# No "social media" parameters on Oasis?



## Barthox (Jan 4, 2021)

Hi everyone,

when researching the sharing capabilities of my Kindle Oasis, I read that you could add some social media accounts in the kindle settings, especially of course Goodreads.

Now, when I go to my Oasis parameters, there's no place to link it to my social media accounts.
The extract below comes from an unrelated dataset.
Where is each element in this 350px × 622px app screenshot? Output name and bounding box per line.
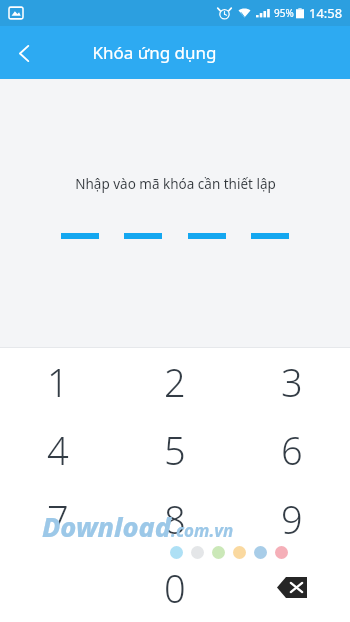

The Oasis user's guide does mention that it should be in the "My Account" tab, but I don't have it ...

Is it normal?

Thanks,

Barthox


----------



## LDB (Oct 28, 2008)

I don't find anything on my Oasis either. I've never wanted it or looked for it but was curious so I checked. Unless it is well hidden it isn't there.


----------



## Ann in Arlington (Oct 27, 2008)

Barthox said:


> Hi everyone,
> 
> when researching the sharing capabilities of my Kindle Oasis, I read that you could add some social media accounts in the kindle settings, especially of course Goodreads.
> 
> ...


I'll have to hunt, but there is a setting where you can link your kindle account to Goodreads. You can't do much with it, though, except GR will update when you start or finish a book. But it's been wonky for the last year or so where you open a book and it marks it as read immediately. So I turned it off.

I'll hunt for the setting, though, and let you know where when I have time.


----------